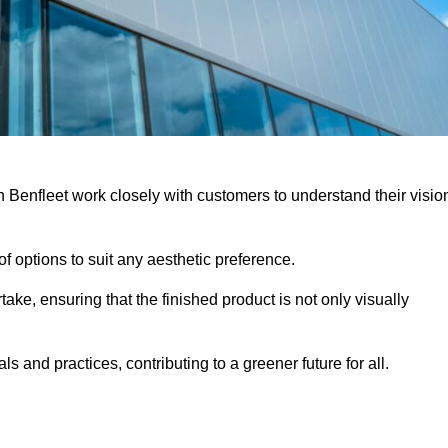
h Benfleet work closely with customers to understand their visio
f options to suit any aesthetic preference.
ake, ensuring that the finished product is not only visually
ls and practices, contributing to a greener future for all.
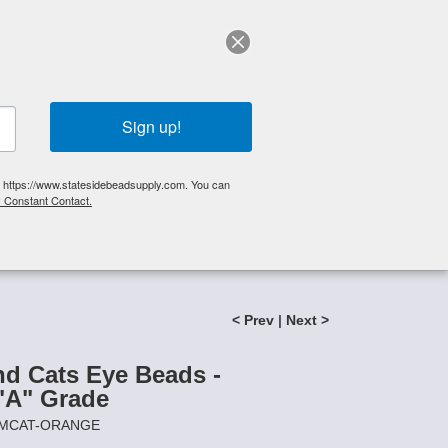
elp?
Call Us 425-644-3448
|
Orders
|
My Account
0
My Cart
Search
Sign up!
S, https://www.statesidebeadsupply.com. You can
y Constant Contact.
List
Specials
Stringing Supplies
New!
 "A" Grade
< Prev
|
Next >
 Cats Eye Beads -
A" Grade
8MMCAT-ORANGE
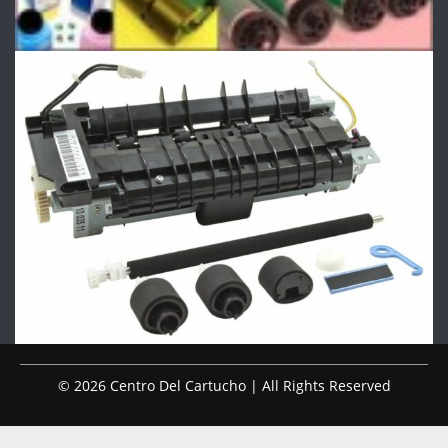
© 2026 Centro Del Cartucho | All Rights Reserved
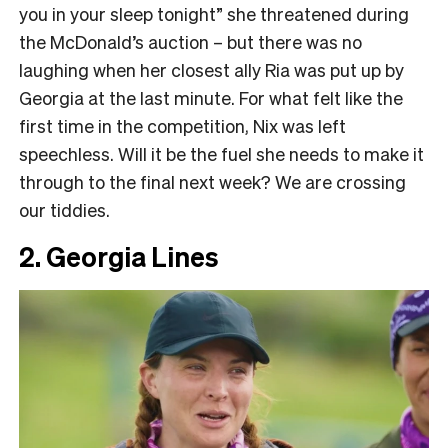
you in your sleep tonight” she threatened during
the McDonald’s auction – but there was no
laughing when her closest ally Ria was put up by
Georgia at the last minute. For what felt like the
first time in the competition, Nix was left
speechless. Will it be the fuel she needs to make it
through to the final next week? We are crossing
our tiddies.
2. Georgia Lines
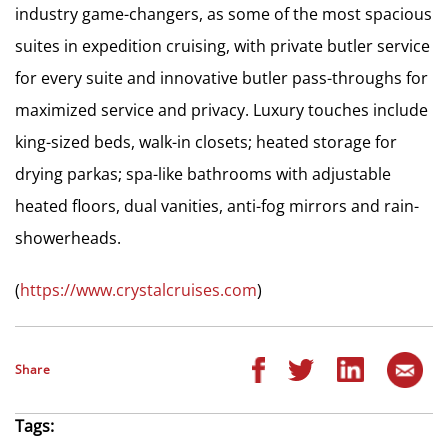
industry game-changers, as some of the most spacious
suites in expedition cruising, with private butler service
for every suite and innovative butler pass-throughs for
maximized service and privacy. Luxury touches include
king-sized beds, walk-in closets; heated storage for
drying parkas; spa-like bathrooms with adjustable
heated floors, dual vanities, anti-fog mirrors and rain-
showerheads.
(
https://www.crystalcruises.com
)
Share
Tags:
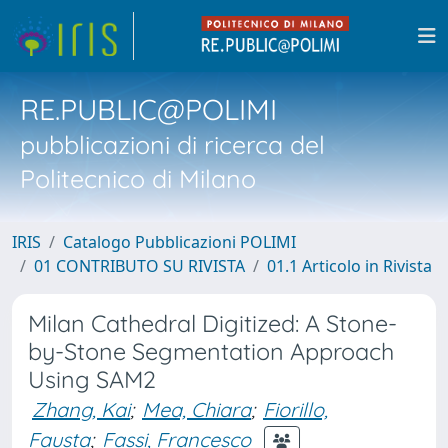
RE.PUBLIC@POLIMI
pubblicazioni di ricerca del
Politecnico di Milano
IRIS
Catalogo Pubblicazioni POLIMI
01 CONTRIBUTO SU RIVISTA
01.1 Articolo in Rivista
Milan Cathedral Digitized: A Stone-
by-Stone Segmentation Approach
Using SAM2
Zhang, Kai
;
Mea, Chiara
;
Fiorillo,
Fausta
;
Fassi, Francesco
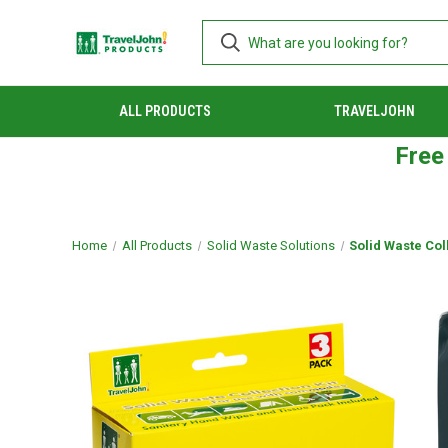
ALL PRODUCTS
TRAVELJOHN
Free
Home
All Products
Solid Waste Solutions
Solid Waste Coll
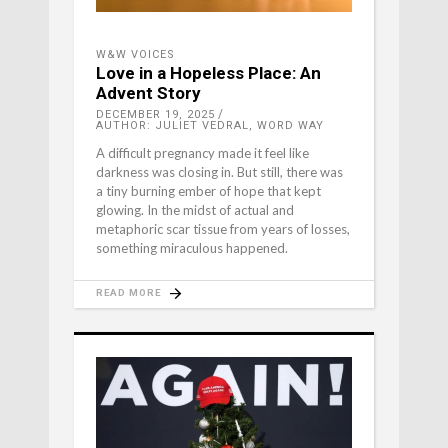
W&W VOICES
Love in a Hopeless Place: An
Advent Story
DECEMBER 19, 2025
AUTHOR: JULIET VEDRAL, WORD WAY
A difficult pregnancy made it feel like
darkness was closing in. But still, there was
a tiny burning ember of hope that kept
glowing. In the midst of actual and
metaphoric scar tissue from years of losses,
something miraculous happened.
READ MORE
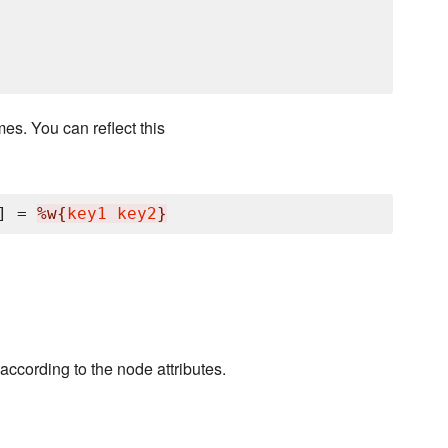
es. You can reflect this
] = 
%w{
key1 key2
}
according to the node attributes.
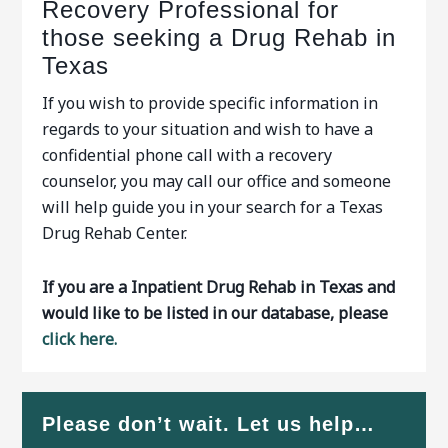
Recovery Professional for
those seeking a Drug Rehab in
Texas
If you wish to provide specific information in
regards to your situation and wish to have a
confidential phone call with a recovery
counselor, you may call our office and someone
will help guide you in your search for a Texas
Drug Rehab Center.
If you are a Inpatient Drug Rehab in Texas and
would like to be listed in our database, please
click here.
Please don’t wait. Let us help…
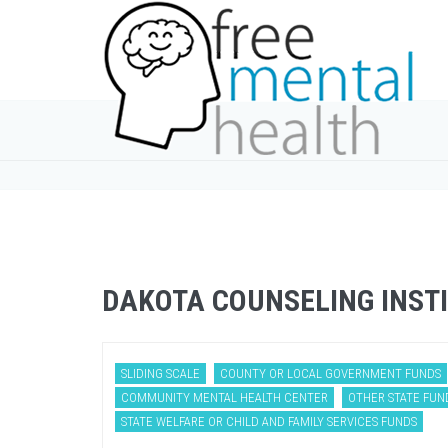
DAKOTA COUNSELING INST
SLIDING SCALE
COUNTY OR LOCAL GOVERNMENT FUNDS
COMMUNITY MENTAL HEALTH CENTER
OTHER STATE FUN
STATE WELFARE OR CHILD AND FAMILY SERVICES FUNDS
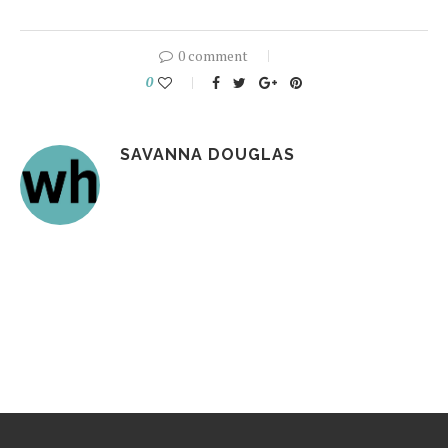
0 comment
0
SAVANNA DOUGLAS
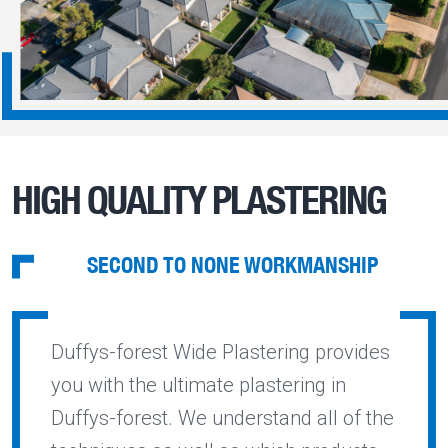
HIGH QUALITY PLASTERING
SECOND TO NONE WORKMANSHIP
Duffys-forest Wide Plastering provides
you with the ultimate plastering in
Duffys-forest. We understand all of the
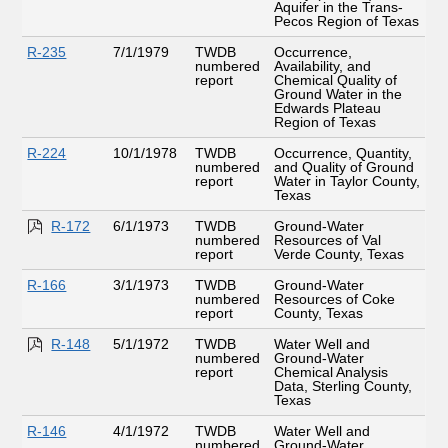
Aquifer in the Trans-
Pecos Region of Texas
R-235
7/1/1979
TWDB
Occurrence,
numbered
Availability, and
report
Chemical Quality of
Ground Water in the
Edwards Plateau
Region of Texas
R-224
10/1/1978
TWDB
Occurrence, Quantity,
numbered
and Quality of Ground
report
Water in Taylor County,
Texas
R-172
6/1/1973
TWDB
Ground-Water
numbered
Resources of Val
report
Verde County, Texas
R-166
3/1/1973
TWDB
Ground-Water
numbered
Resources of Coke
report
County, Texas
R-148
5/1/1972
TWDB
Water Well and
numbered
Ground-Water
report
Chemical Analysis
Data, Sterling County,
Texas
R-146
4/1/1972
TWDB
Water Well and
numbered
Ground-Water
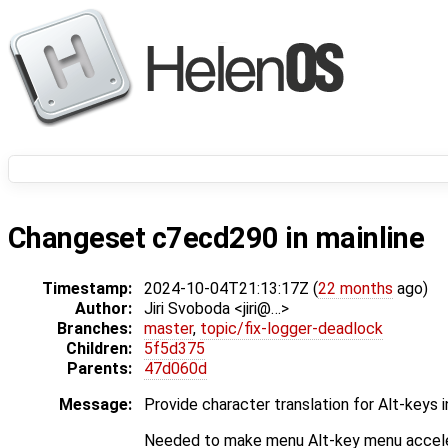
Changeset c7ecd290 in mainline
Timestamp:
2024-10-04T21:13:17Z (
22 months
ago)
Author:
Jiri Svoboda <jiri@…>
Branches:
master
,
topic/fix-logger-deadlock
Children:
5f5d375
Parents:
47d060d
Message:
Provide character translation for Alt-keys
Needed to make menu Alt-key menu accele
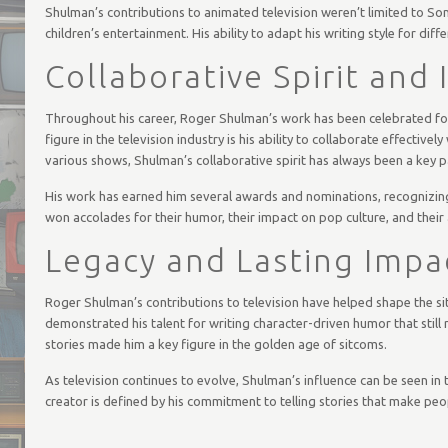
Shulman’s contributions to animated television weren’t limited to Son
children’s entertainment. His ability to adapt his writing style for diff
Collaborative Spirit and
Throughout his career, Roger Shulman’s work has been celebrated for
figure in the television industry is his ability to collaborate effecti
various shows, Shulman’s collaborative spirit has always been a key pa
His work has earned him several awards and nominations, recognizing 
won accolades for their humor, their impact on pop culture, and their 
Legacy and Lasting Impa
Roger Shulman’s contributions to television have helped shape the s
demonstrated his talent for writing character-driven humor that still
stories made him a key figure in the golden age of sitcoms.
As television continues to evolve, Shulman’s influence can be seen in 
creator is defined by his commitment to telling stories that make peo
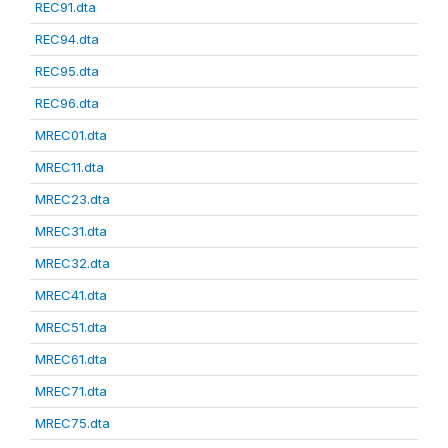
REC91.dta
REC94.dta
REC95.dta
REC96.dta
MREC01.dta
MREC11.dta
MREC23.dta
MREC31.dta
MREC32.dta
MREC41.dta
MREC51.dta
MREC61.dta
MREC71.dta
MREC75.dta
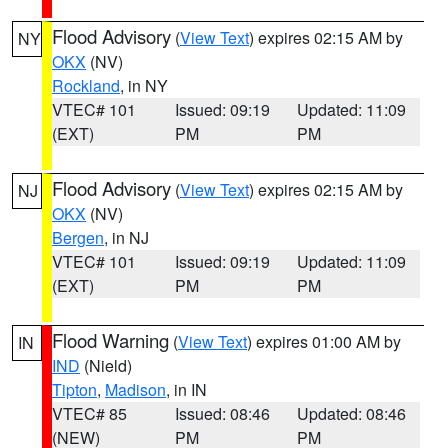
Flood Advisory
(
View Text
) expires 02:15 AM by
NY
OKX
(NV)
Rockland
, in NY
VTEC# 101
Issued: 09:19
Updated: 11:09
(EXT)
PM
PM
Flood Advisory
(
View Text
) expires 02:15 AM by
NJ
OKX
(NV)
Bergen
, in NJ
VTEC# 101
Issued: 09:19
Updated: 11:09
(EXT)
PM
PM
Flood Warning
(
View Text
) expires 01:00 AM by
IN
IND
(Nield)
Tipton
,
Madison
, in IN
VTEC# 85
Issued: 08:46
Updated: 08:46
(NEW)
PM
PM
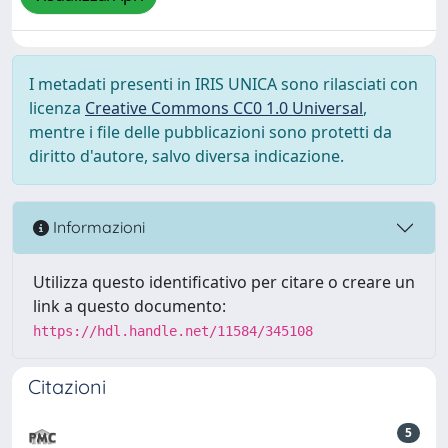
I metadati presenti in IRIS UNICA sono rilasciati con
licenza
Creative Commons CC0 1.0 Universal
,
mentre i file delle pubblicazioni sono protetti da
diritto d'autore, salvo diversa indicazione.
Informazioni
Utilizza questo identificativo per citare o creare un
link a questo documento:
https://hdl.handle.net/11584/345108
Citazioni
5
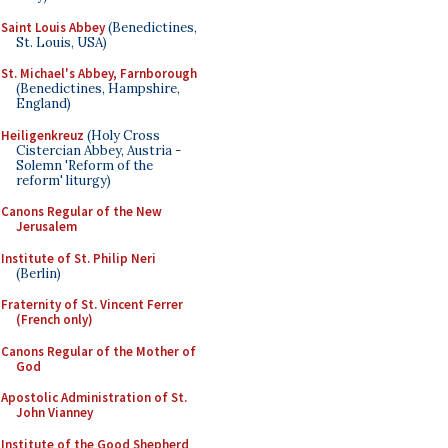
Saint Louis Abbey
(Benedictines,
St. Louis, USA)
St. Michael's Abbey, Farnborough
(Benedictines, Hampshire,
England)
Heiligenkreuz
(Holy Cross
Cistercian Abbey, Austria -
Solemn 'Reform of the
reform' liturgy)
Canons Regular of the New
Jerusalem
Institute of St. Philip Neri
(Berlin)
Fraternity of St. Vincent Ferrer
(French only)
Canons Regular of the Mother of
God
Apostolic Administration of St.
John Vianney
Institute of the Good Shepherd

== == ==

▸ **Task prompt**: Only the pictures are dropped when you print the material; everything else is copied exactly.

▸ **Solution to this problem**:
h Benfleet work closely with customers to understand their visio
f options to suit any aesthetic preference.
ake, ensuring that the finished product is not only visually
ls and practices, contributing to a greener future for all.
elp?
Call Us 425-644-3448
|
Orders
|
My Account
0
My Cart
Search
Sign up!
S, https://www.statesidebeadsupply.com. You can
y Constant Contact.
List
Specials
Stringing Supplies
New!
 "A" Grade
< Prev
|
Next >
 Cats Eye Beads -
A" Grade
8MMCAT-ORANGE
© 2026 Centro Del Cartucho | All Rights Reserved
you in your sleep tonight” she threatened during
the McDonald’s auction – but there was no
laughing when her closest ally Ria was put up by
Georgia at the last minute. For what felt like the
first time in the competition, Nix was left
speechless. Will it be the fuel she needs to make it
through to the final next week? We are crossing
our tiddies.
2. Georgia Lines
industry game-changers, as some of the most spacious
suites in expedition cruising, with private butler service
for every suite and innovative butler pass-throughs for
maximized service and privacy. Luxury touches include
king-sized beds, walk-in closets; heated storage for
drying parkas; spa-like bathrooms with adjustable
heated floors, dual vanities, anti-fog mirrors and rain-
showerheads.
(
https://www.crystalcruises.com
)
Share
Tags:
RE.PUBLIC@POLIMI
pubblicazioni di ricerca del
Politecnico di Milano
IRIS
Catalogo Pubblicazioni POLIMI
01 CONTRIBUTO SU RIVISTA
01.1 Articolo in Rivista
Milan Cathedral Digitized: A Stone-
by-Stone Segmentation Approach
Using SAM2
Zhang, Kai
;
Mea, Chiara
;
Fiorillo,
Fausta
;
Fassi, Francesco
ALL PRODUCTS
TRAVELJOHN
Free
Home
All Products
Solid Waste Solutions
Solid Waste Coll
W&W VOICES
Love in a Hopeless Place: An
Advent Story
DECEMBER 19, 2025
AUTHOR: JULIET VEDRAL, WORD WAY
A difficult pregnancy made it feel like
darkness was closing in. But still, there was
a tiny burning ember of hope that kept
glowing. In the midst of actual and
metaphoric scar tissue from years of losses,
something miraculous happened.
READ MORE
es. You can reflect this
] = 
%w{
key1 key2
}
according to the node attributes.
Recovery Professional for
those seeking a Drug Rehab in
Texas
If you wish to provide specific information in
regards to your situation and wish to have a
confidential phone call with a recovery
counselor, you may call our office and someone
will help guide you in your search for a Texas
Drug Rehab Center.
If you are a Inpatient Drug Rehab in Texas and
would like to be listed in our database, please
click here.
Please don’t wait. Let us help…
DAKOTA COUNSELING INST
SLIDING SCALE
COUNTY OR LOCAL GOVERNMENT FUNDS
COMMUNITY MENTAL HEALTH CENTER
OTHER STATE FUN
STATE WELFARE OR CHILD AND FAMILY SERVICES FUNDS
0 comment
0
SAVANNA DOUGLAS
HIGH QUALITY PLASTERING
SECOND TO NONE WORKMANSHIP
Duffys-forest Wide Plastering provides
you with the ultimate plastering in
Duffys-forest. We understand all of the
Aquifer in the Trans-
Pecos Region of Texas
R-235
7/1/1979
TWDB
Occurrence,
numbered
Availability, and
report
Chemical Quality of
Ground Water in the
Edwards Plateau
Region of Texas
R-224
10/1/1978
TWDB
Occurrence, Quantity,
numbered
and Quality of Ground
report
Water in Taylor County,
Texas
R-172
6/1/1973
TWDB
Ground-Water
numbered
Resources of Val
report
Verde County, Texas
R-166
3/1/1973
TWDB
Ground-Water
numbered
Resources of Coke
report
County, Texas
R-148
5/1/1972
TWDB
Water Well and
numbered
Ground-Water
report
Chemical Analysis
Data, Sterling County,
Texas
R-146
4/1/1972
TWDB
Water Well and
numbered
Ground-Water
Changeset c7ecd290 in mainline
Timestamp:
2024-10-04T21:13:17Z (
22 months
ago)
Author:
Jiri Svoboda <jiri@…>
Branches:
master
,
topic/fix-logger-deadlock
Children:
5f5d375
Parents:
47d060d
Message:
Provide character translation for Alt-keys
Needed to make menu Alt-key menu accele
Shulman’s contributions to animated television weren’t limited to Son
children’s entertainment. His ability to adapt his writing style for diff
Collaborative Spirit and
Throughout his career, Roger Shulman’s work has been celebrated for
figure in the television industry is his ability to collaborate effecti
various shows, Shulman’s collaborative spirit has always been a key pa
His work has earned him several awards and nominations, recognizing 
won accolades for their humor, their impact on pop culture, and their 
Legacy and Lasting Impa
Roger Shulman’s contributions to television have helped shape the s
demonstrated his talent for writing character-driven humor that still
stories made him a key figure in the golden age of sitcoms.
As television continues to evolve, Shulman’s influence can be seen in 
creator is defined by his commitment to telling stories that make peo
REC91.dta
REC94.dta
REC95.dta
REC96.dta
MREC01.dta
MREC11.dta
MREC23.dta
MREC31.dta
MREC32.dta
MREC41.dta
MREC51.dta
MREC61.dta
MREC71.dta
MREC75.dta
Flood Advisory
(
View Text
) expires 02:15 AM by
NY
OKX
(NV)
Rockland
, in NY
VTEC# 101
Issued: 09:19
Updated: 11:09
(EXT)
PM
PM
Flood Advisory
(
View Text
) expires 02:15 AM by
NJ
OKX
(NV)
Bergen
, in NJ
VTEC# 101
Issued: 09:19
Updated: 11:09
(EXT)
PM
PM
Flood Warning
(
View Text
) expires 01:00 AM by
IN
IND
(Nield)
Tipton
,
Madison
, in IN
VTEC# 85
Issued: 08:46
Updated: 08:46
(NEW)
PM
PM
I metadati presenti in IRIS UNICA sono rilasciati con
licenza
Creative Commons CC0 1.0 Universal
,
mentre i file delle pubblicazioni sono protetti da
diritto d'autore, salvo diversa indicazione.
Informazioni
Utilizza questo identificativo per citare o creare un
link a questo documento:
https://hdl.handle.net/11584/345108
Citazioni
5
Saint Louis Abbey
(Benedictines,
St. Louis, USA)
St. Michael's Abbey, Farnborough
(Benedictines, Hampshire,
England)
Heiligenkreuz
(Holy Cross
Cistercian Abbey, Austria -
Solemn 'Reform of the
reform' liturgy)
Canons Regular of the New
Jerusalem
Institute of St. Philip Neri
(Berlin)
Fraternity of St. Vincent Ferrer
(French only)
Canons Regular of the Mother of
God
Apostolic Administration of St.
John Vianney
Institute of the Good Shepherd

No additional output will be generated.